All good fun and bringing a classic run on the FF to an end with style.
This is the final edition of a good, memorable run by Byrne on the book that once helped define Marvel's greatness. However, you may be forgiven if you don't have this particular one in your collection because it is definitely the low point. Only FF geeks will like this one because the stories aren't independent but tying up loose ends with Secret Wars, fairly lame cross-overs with other books,and rehashing some old stuff. Face it, it was mostly filler with Byrne's usual above average art output. The overall run was remarkable and very readable today--certainly among the best of the entire series including the early days with Lee/Kirby. I like that Byrne truly honored story-tellers before him in both story-telling and artistic style.
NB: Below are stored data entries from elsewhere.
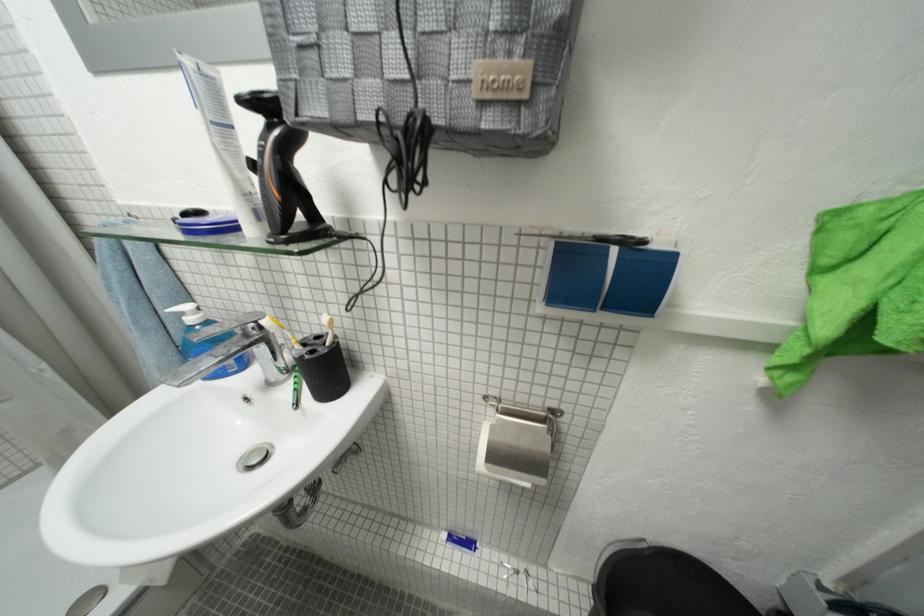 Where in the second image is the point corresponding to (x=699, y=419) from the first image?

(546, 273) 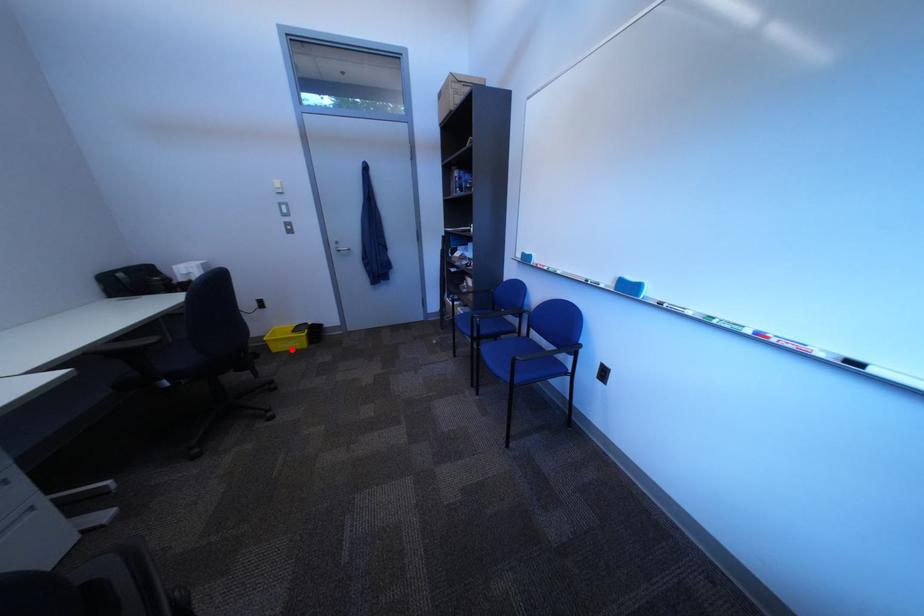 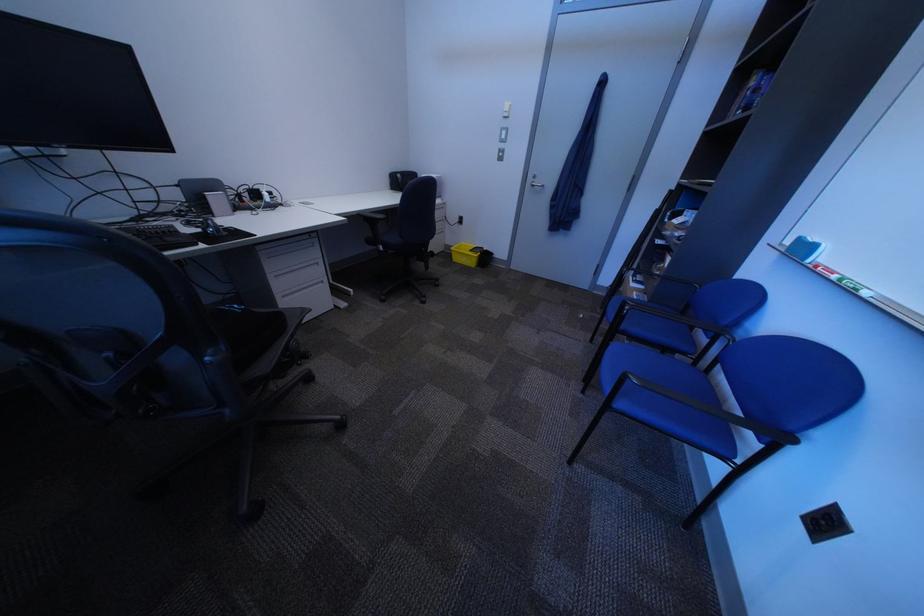 Question: I am providing you with two images of the same scene from different viewpoints. Image1 has a red point marked. In image2, the corresponding 3D location appears at what relative position? Reply with the corresponding letter.

Choices:
 (A) Closer
 (B) Farther

Answer: (A) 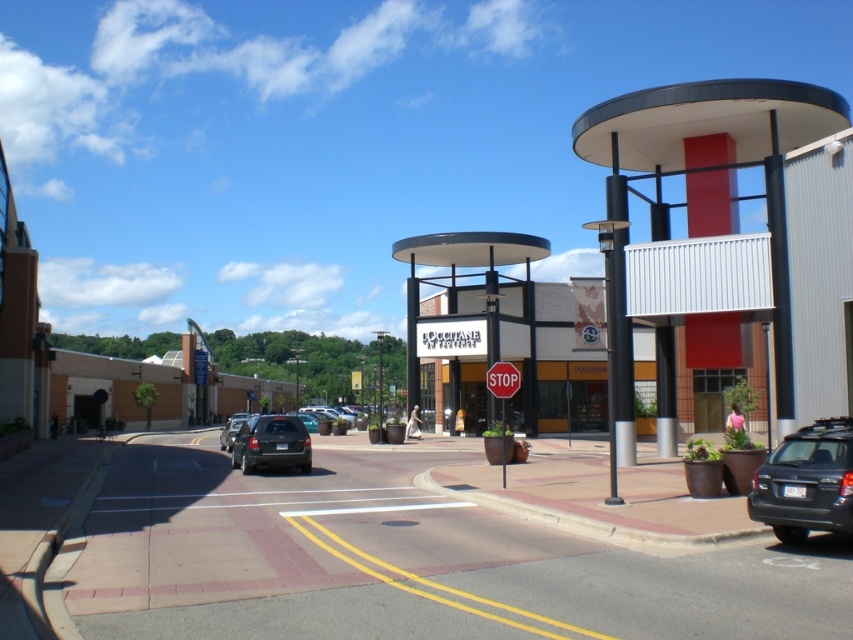 Can you confirm if matte black suv at lower right is positioned to the right of red matte stop sign at center?

Yes, matte black suv at lower right is to the right of red matte stop sign at center.

Find the location of a particular element. This screenshot has width=853, height=640. matte black suv at lower right is located at coordinates (805, 483).

Where is `matte black suv at lower right`? The image size is (853, 640). matte black suv at lower right is located at coordinates (805, 483).

You are a GUI agent. You are given a task and a screenshot of the screen. Output one action in this format:
    pyautogui.click(x=<x>, y=<y>)
    Task: Click on the white matte signboard at center
    This screenshot has width=853, height=640.
    Given the screenshot: What is the action you would take?
    pyautogui.click(x=550, y=360)

From the picture: Can you confirm if white matte signboard at center is positioned above black metallic pole at center-right?

No.

Is point (646, 352) positioned in front of point (613, 156)?

That is False.

What are the coordinates of `white matte signboard at center` in the screenshot? It's located at (550, 360).

Can you confirm if matte black suv at lower right is thinner than matte black suv at center-left?

Indeed, matte black suv at lower right has a lesser width compared to matte black suv at center-left.

Is point (817, 451) more distant than point (248, 467)?

No, (817, 451) is in front of (248, 467).

You are a GUI agent. You are given a task and a screenshot of the screen. Output one action in this format:
    pyautogui.click(x=<x>, y=<y>)
    Task: Click on the matte black suv at lower right
    Image resolution: width=853 pixels, height=640 pixels.
    Given the screenshot: What is the action you would take?
    805,483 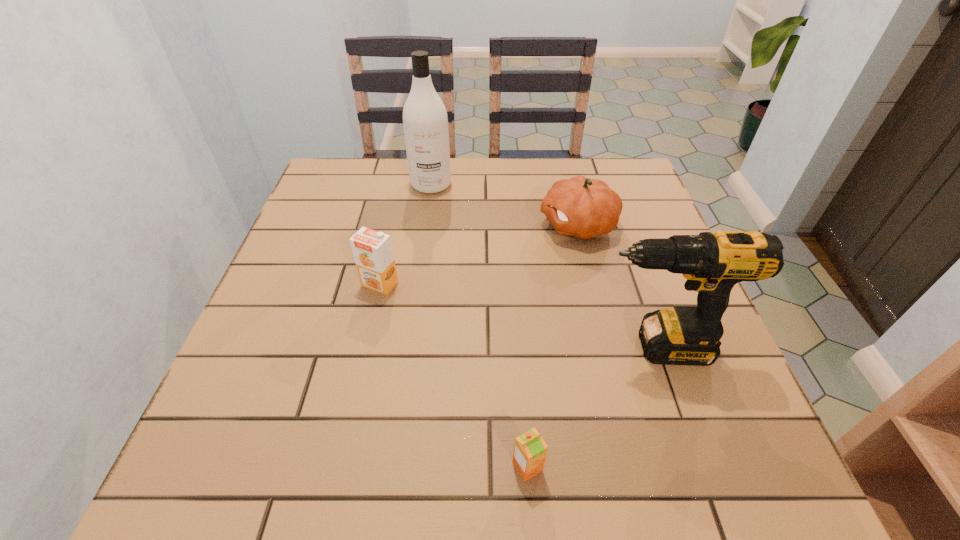 Locate which object is the third closest to the second nearest object. Please provide its 2D coordinates. Your answer should be formatted as a tuple, i.e. [(x, y)], where the tuple contains the x and y coordinates of a point satisfying the conditions above.

[(372, 250)]

At what (x,y) coordinates should I click in order to perform the action: click on object that stands as the fourth closest to the drill. Please return your answer as a coordinate pair (x, y). Looking at the image, I should click on (425, 121).

At what (x,y) coordinates should I click in order to perform the action: click on vacant position in the image that satisfies the following two spatial constraints: 1. on the front-facing side of the right orange juice; 2. on the left side of the tallest object. Please return your answer as a coordinate pair (x, y). Looking at the image, I should click on (392, 467).

Find the location of a particular element. free space that satisfies the following two spatial constraints: 1. on the front-facing side of the shampoo; 2. on the right side of the shorter orange juice is located at coordinates (392, 467).

This screenshot has height=540, width=960. In order to click on vacant space that satisfies the following two spatial constraints: 1. at the tip of the second tallest object; 2. on the front side of the nearer orange juice in this screenshot , I will do `click(696, 467)`.

Find the location of a particular element. free space that satisfies the following two spatial constraints: 1. on the front face of the second farthest object; 2. on the front side of the third nearest object is located at coordinates (592, 284). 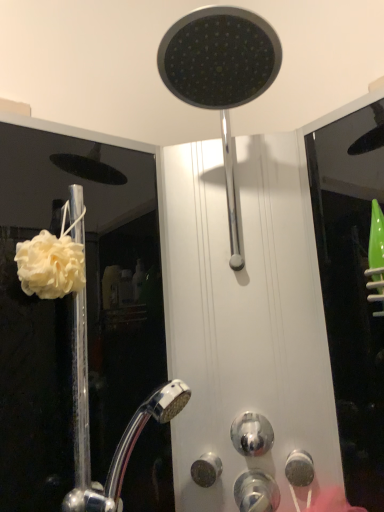 Question: Is satin nickel knob at lower center, arranged as the 3th knob when viewed from the right, bigger or smaller than shiny metallic knob at center, the 2th knob when ordered from left to right?

Choices:
 (A) small
 (B) big

Answer: (A)

Question: Considering the positions of satin nickel knob at lower center, arranged as the 3th knob when viewed from the right, and shiny metallic knob at center, the 2th knob when ordered from left to right, in the image, is satin nickel knob at lower center, arranged as the 3th knob when viewed from the right, taller or shorter than shiny metallic knob at center, the 2th knob when ordered from left to right,?

Choices:
 (A) short
 (B) tall

Answer: (A)

Question: Which object is positioned farthest from the white matte shower curtain at left?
With Byrne Visionaries Vol. 8, we are back to "normal" FF tales after the distracting detours of the last few volumes (dark phoenix-jean gray, secret wars, THING issues included, Avengers issues & annuals included, etc, etc ) although there is a Beyonder appearance, it ties directly into Doom & The FF, so it seems more like an FF specific tale. The writing & art for the most part are strong, although we do get some wonky patches with the art due to Byrne's rotating cast of inkers.... One rating star deducted for the final 2 stories NOT being Byrne. -- In all, not a bad wrap-up for the legendary Byrne run. I did not honestly expect to go past about Volume 5 with this revisit, archival expedition, but i got on a roll and became heavily addicted. It was so damn enjoyable! Lol.
The end of John Byrne's amazing run on FF. The stories with the Beyonder and Annihilus are nice work, the rest is okay, but nothing to write home about. Byrne's best FF stories are the ones told before Secret Wars I.